◆ **EXERCISE GOAL**
Exact copy, no pictures: return all the records as they stand.

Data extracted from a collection

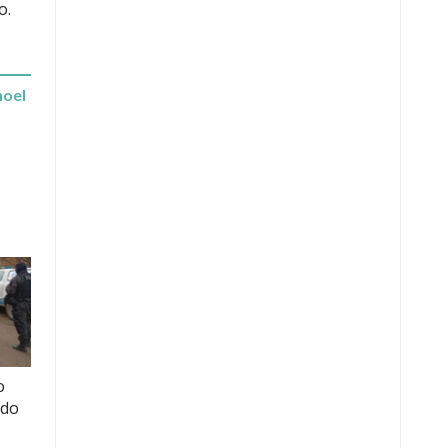
o.
hoel
o
ido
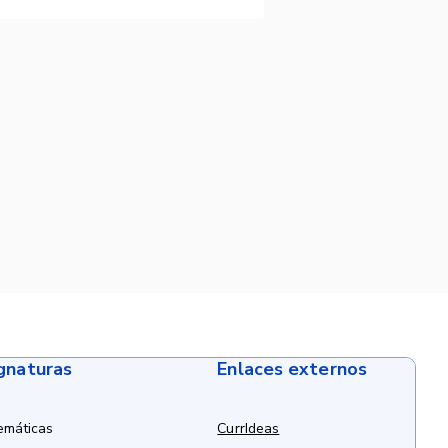
ignaturas
Enlaces externos
emáticas
CurrIdeas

◆ **EXERCISE OUTPUT**
o.
hoel
o
ido
ignaturas
Enlaces externos
emáticas
CurrIdeas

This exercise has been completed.